Habitizing Diffusion Planning for Efficient and Effective Decision Making

Published: 01 May 2025, Last Modified: 18 Jun 2025ICML 2025 posterEveryoneRevisionsBibTeXCC BY 4.0
TL;DR: A general framework for habitizing diffusion planning for efficient decision making
Abstract: Diffusion models have shown great promise in decision-making, also known as diffusion planning. However, the slow inference speeds limit their potential for broader real-world applications. Here, we introduce **Habi**, a general framework that transforms powerful but slow diffusion planning models into fast decision-making models, which mimics the cognitive process in the brain that costly goal-directed behavior gradually transitions to efficient habitual behavior with repetitive practice. Even using a laptop CPU, the habitized model can achieve an average **800+ Hz** decision-making frequency (faster than previous diffusion planners by orders of magnitude) on standard offline reinforcement learning benchmarks D4RL, while maintaining comparable or even higher performance compared to its corresponding diffusion planner. Our work proposes a fresh perspective of leveraging powerful diffusion models for real-world decision-making tasks.
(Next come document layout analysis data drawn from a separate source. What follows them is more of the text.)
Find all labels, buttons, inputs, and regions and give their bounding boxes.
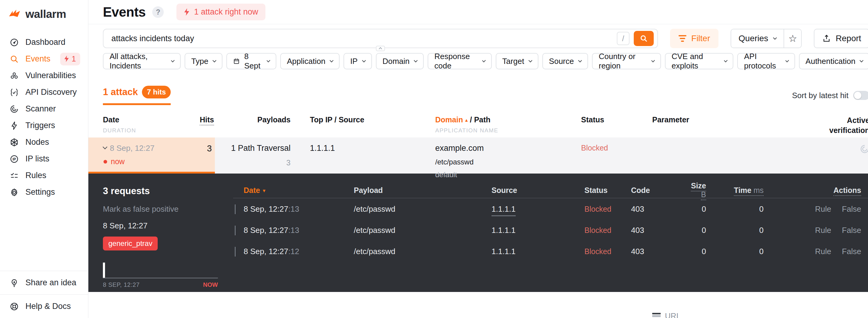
attacks-table-header: Date DURATION Hits Payloads Top IP / Sou… [103,115,868,135]
toggle-knob [854,92,861,99]
lightning-icon [184,8,190,16]
chip-label: Domain [382,57,410,66]
brand-logo[interactable]: wallarm [0,0,88,21]
filter-chip-application[interactable]: Application [280,53,340,69]
sidebar-item-settings[interactable]: Settings [0,184,88,201]
attack-parameter-cell: URI [652,144,829,318]
collapse-chevron-icon[interactable] [102,144,107,149]
events-badge-count: 1 [72,54,76,64]
chip-label: Source [549,57,574,66]
chevron-down-icon [171,58,175,62]
filter-chip-country[interactable]: Country or region [592,53,661,69]
header-domain-label[interactable]: Domain [435,115,463,124]
filter-chip-cve[interactable]: CVE and exploits [665,53,734,69]
filter-chip-date[interactable]: 8 Sept [226,53,276,69]
main-content: Events ? 1 attack right now / Filter [88,0,868,318]
attack-top-ip[interactable]: 1.1.1.1 [290,144,435,318]
chevron-down-icon [651,58,655,62]
filter-chip-target[interactable]: Target [496,53,538,69]
chip-label: IP [350,57,358,66]
header-date-label: Date [103,115,119,124]
sidebar-item-events[interactable]: Events 1 [0,51,88,67]
sort-toggle[interactable] [853,91,868,100]
search-box: / [103,29,658,48]
live-dot-icon [103,160,107,164]
sidebar-item-label: Events [25,54,51,64]
chevron-down-icon [362,58,366,62]
report-button[interactable]: Report [814,29,868,48]
page-header: Events ? 1 attack right now [88,0,868,24]
filter-chip-authentication[interactable]: Authentication [799,53,868,69]
chevron-down-icon [213,58,217,62]
filter-chip-source[interactable]: Source [542,53,588,69]
export-icon [822,34,831,43]
header-status-label: Status [581,115,604,124]
chip-label: Authentication [806,57,856,66]
filter-button[interactable]: Filter [670,29,718,48]
attack-live-indicator: now [103,157,200,166]
sort-label: Sort by latest hit [792,91,848,100]
queries-dropdown[interactable]: Queries [731,29,783,48]
col-header-parameter: Parameter [652,115,829,135]
chip-label: Application [287,57,326,66]
star-icon: ☆ [788,33,797,44]
chevron-down-icon [785,58,789,62]
hits-badge: 7 hits [142,86,171,98]
chip-label: 8 Sept [244,52,262,70]
chevron-down-icon [482,58,486,62]
col-header-domain-path: Domain▲/ Path APPLICATION NAME [435,115,581,135]
sidebar-item-label: API Discovery [25,88,77,97]
search-button[interactable] [634,31,654,46]
nodes-icon [9,137,19,147]
attack-hits: 3 [200,144,212,318]
filter-chip-response-code[interactable]: Response code [428,53,492,69]
sidebar-item-label: Vulnerabilities [25,71,76,80]
chip-label: API protocols [744,52,781,70]
sidebar-item-help-docs[interactable]: Help & Docs [0,294,88,318]
sidebar-item-vulnerabilities[interactable]: Vulnerabilities [0,67,88,84]
search-input[interactable] [112,34,617,43]
filter-chip-type[interactable]: Type [185,53,222,69]
filter-chip-ip[interactable]: IP [343,53,372,69]
dashboard-icon [9,37,19,48]
sort-control: Sort by latest hit [792,91,868,100]
sidebar-item-share-idea[interactable]: Share an idea [0,271,88,294]
lightbulb-icon [9,278,19,288]
attack-row[interactable]: 8 Sep, 12:27 now 3 1 Path Traversal 3 1.… [88,138,868,174]
chip-label: All attacks, Incidents [110,52,167,70]
attack-domain: example.com [435,144,484,153]
sidebar-item-nodes[interactable]: Nodes [0,134,88,150]
filter-chip-api-protocols[interactable]: API protocols [737,53,795,69]
search-expand-handle[interactable] [376,46,385,51]
sidebar-item-triggers[interactable]: Triggers [0,117,88,134]
sidebar-item-rules[interactable]: Rules [0,167,88,184]
tab-attacks[interactable]: 1 attack 7 hits [103,86,171,105]
live-label: now [111,157,125,166]
sidebar-item-ip-lists[interactable]: IP IP lists [0,150,88,167]
header-duration-label: DURATION [103,127,200,134]
col-header-date: Date DURATION [103,115,200,135]
api-discovery-icon [9,87,19,97]
sidebar-nav: Dashboard Events 1 Vulnerabilities [0,34,88,201]
search-icon [9,54,19,64]
sidebar-item-dashboard[interactable]: Dashboard [0,34,88,51]
sidebar-item-label: Scanner [25,104,56,114]
app-window: wallarm Dashboard Events 1 [0,0,868,318]
col-header-top-ip: Top IP / Source [290,115,435,135]
sidebar-item-api-discovery[interactable]: API Discovery [0,84,88,100]
verification-spinner-icon[interactable] [860,144,868,154]
filter-chip-row: All attacks, Incidents Type 8 Sept Appli… [103,53,868,69]
header-active-verification-label: Active verification [829,116,868,135]
sidebar-item-label: Nodes [25,138,49,147]
favorite-query-button[interactable]: ☆ [783,29,801,48]
sidebar-item-scanner[interactable]: Scanner [0,100,88,117]
help-icon[interactable]: ? [152,6,164,18]
chip-label: Country or region [599,52,647,70]
filter-chip-attacks-incidents[interactable]: All attacks, Incidents [103,53,181,69]
live-attack-alert[interactable]: 1 attack right now [177,4,266,20]
attack-parameter: URI [665,311,679,318]
filter-chip-domain[interactable]: Domain [376,53,424,69]
search-toolbar: / Filter Queries ☆ [103,29,868,48]
chevron-down-icon [724,58,727,62]
chevron-down-icon [578,58,582,62]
We also provide robust evaluations and analysis, offering insights from both biological and engineering perspectives for efficient and effective decision-making.
Lay Summary: Decision-making models powered by AI have become increasingly powerful — but also increasingly slow. This poses a problem when speed is critical, such as in robotics or motion planning. Inspired by how humans learn — starting with deliberate thinking and gradually forming fast habits — we developed Habi, a method that transforms slow, high-performing decision models into fast ones without sacrificing quality. Even on a regular laptop, Habi can make over 800 decisions per second, far outpacing previous methods, while still achieving equal or better results. This opens the door for using powerful AI planning models in real-time applications.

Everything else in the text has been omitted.